If you want to get a little more technical, Dr. Lon Kilgore, coauthor of Practical Programming for Strength Training (2nd edition), claims that an average male novice (i.e. with minimal training experience) can deadlift roughly 133% of his bodyweight. Whereas, novice females can deadlift about 101% of their bodyweight, on average.
Similarly, as an intermediate lifter, the average increases to about 150% of body weight for men and 118% for women. Advanced male lifters will deadlift 210% of their body weight (females 160%). Finally, an elite male lifter will deadlift at least 260% of his body weight, on average. Whereas, an elite female will deadlift at least 200% of her body weight, on average. And then the actual professionals will blow these figures out of the water.
Keep in mind that these percentages are rough estimates based on averages and are greatly influenced by many factors (see below for more info).
So, what kind of poundage are we talking about here?
Strength training and weightlifting experts, Mark Rippetoe and Lon Kilgore, estimate that an average 198 pound male can lift 155 pounds even without training (i.e. untrained). After a couple of years of proper training, that same lifter should be able to deadlift 335 pounds (i.e. intermediate). Then 460 pounds a year later (i.e. advanced).
Tim Henriques who has been a competitive powerlifter for over 20 years, has set several records, and coached his powerlifting team to winning championships offers these standards for the deadlift (Source)…
- Decent – 315 lbs or 1.5x bodyweight
- Good – 405 lbs or 2x bodyweight
- Great – 495 or 2.75x bodyweight
- Decent – 115 lbs or 1x bodyweight
- Good – 185 lbs or 1.5x bodyweight
- Great – 225 or 2x bodyweight
Now, if we look to the military, most Navy SEAL candidates can deadlift between 1.5 and 2.33 times their body weight (Source). And they’re encouraged to be able to deadlift at least 1.75 times their bodyweight (or 1.5 times bodyweight for five reps).
Lastly, your typical fitness magazine or online publications will generally list deadlift standards between 1.5 to 2.5 times body weight for men (e.g. see examples from Men’s Fitness here, Men’s Health here, and Livestrong here).
What About Us Ambitious Types?
Christian Finn who is a well-respected fitness coach says that, “deadlifting twice your bodyweight (for a single repetition) represents a good level of strength for most people.” (Source) He also says that a “500-pound deadlift for a single lift is impressive for a drug-free, genetically “average” male weighing around 190 pounds.” (Source) Similarly, Stuart McRobert, author ofBrawn, agrees that 500 pounds is a respectable goal to strive for.

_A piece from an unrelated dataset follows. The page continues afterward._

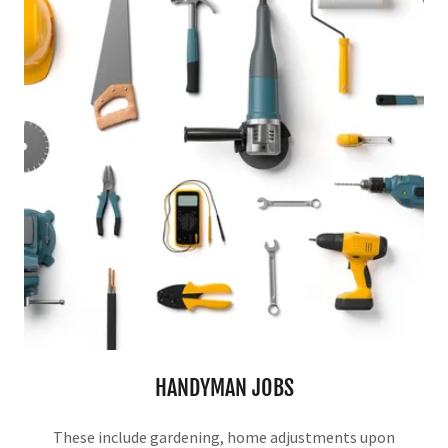
HANDYMAN JOBS
These include gardening, home adjustments upon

So, for the guy who wants to get big and strong, but isn’t necessarily interested in competing, 500 pounds is a common recommendation for serious, non-competitive lifters. This is approximately 2.5 times body weight of the average American male, and is nearing the upper end of what a heavyweight, recreational lifter will be able to achieve. On the other hand, skinny, lightweight lifters can expect to be able to deadlift over three times their bodyweight with a comparable amount of training. So, as mentioned before, many factors play into the equation.
What about older lifters?
Lifters who are older than 40 years old can expect their age-adjusted deadlift standards to be roughly 10-40% less than those listed above, depending on your age. Generally speaking, the older you get, the lower your standards will be. (Source)

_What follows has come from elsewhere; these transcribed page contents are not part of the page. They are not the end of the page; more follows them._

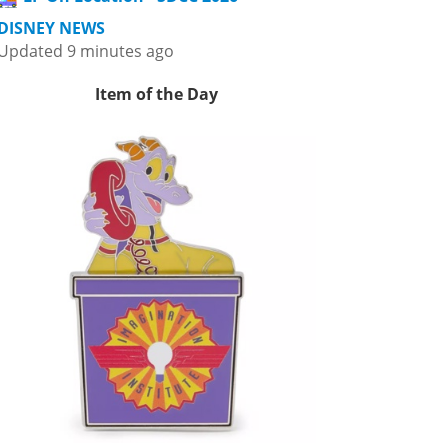
DISNEY NEWS
Updated 9 minutes ago
Item of the Day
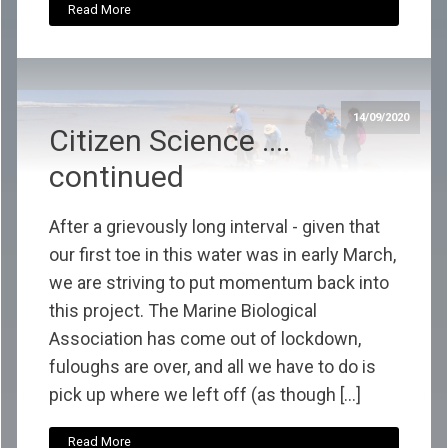
Read More
14/09/2020
Citizen Science ....
continued
After a grievously long interval - given that
our first toe in this water was in early March,
we are striving to put momentum back into
this project. The Marine Biological
Association has come out of lockdown,
fuloughs are over, and all we have to do is
pick up where we left off (as though […]
Read More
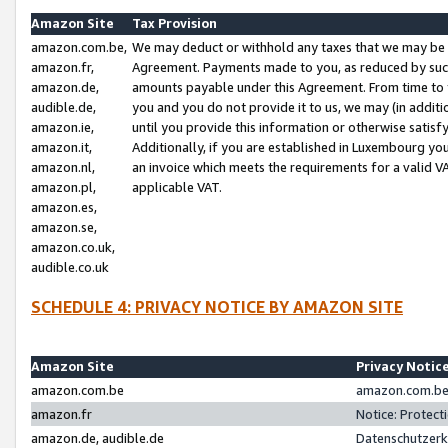
Amazon Site
Tax Provision
amazon.com.be,
We may deduct or withhold any taxes that we may be 
amazon.fr,
Agreement. Payments made to you, as reduced by such 
amazon.de,
amounts payable under this Agreement. From time to 
audible.de,
you and you do not provide it to us, we may (in addit
amazon.ie,
until you provide this information or otherwise satis
amazon.it,
Additionally, if you are established in Luxembourg yo
amazon.nl,
an invoice which meets the requirements for a valid V
amazon.pl,
applicable VAT.
amazon.es,
amazon.se,
amazon.co.uk,
audible.co.uk
SCHEDULE 4: PRIVACY NOTICE BY AMAZON SITE
Amazon Site
Privacy Notic
amazon.com.be
amazon.com.be 
amazon.fr
Notice: Protect
amazon.de, audible.de
Datenschutzerk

Here’s a rough estimate of how deadlift standards for older folks will differ from the conventional figures:
- Over 40 years old – approximately 10-15% less than general standards
- Over 50 years old – approximately 15-25% less than general standards
- Over 60 years old – approximately 25-40+% less than general standards
John Sifferman’s Totally Unofficial Strength Standards
for the Barbell Deadlift Exercise
Newbie = 65 lbs
Beginner = 75-80% of your body weight
Intermediate = 110-120% of your body weight
Advanced = 140-160% of your body weight
Expert = 180-200% of your body weight
Master = 2.1-2.35 times your body weight
Wicked Sick = 2.4-2.65 times your body weight
Superhuman = 2.7-3 times your body weight
Olympian = 3-3.35 times your body weight
Deadlift Immortal = More than 3.35 times your body weight
Newbie = 45 lbs
Beginner = 55-65% of your body weight
Intermediate = 85-100% of your body weight
Advanced = 115-135% of your body weight
Expert = 140-165% of your body weight
Master = 175-200% of your body weight
Wicked Sick = 2-2.25 times your body weight
Superhuman = 2.25-2.5 times your body weight
Olympian = 2.5-2.75 times your body weight
Deadlift Immortal = More than 2.75 times your body weight
Deadlift World Records
The world records for the heaviest barbell deadlifts are:
MEN: On April 2nd, 2011, Benedikt Magnusson of Iceland performed a barbell deadlift with a weight of 460.4 kg (1015 lbs) in Dallas, TX. (Source)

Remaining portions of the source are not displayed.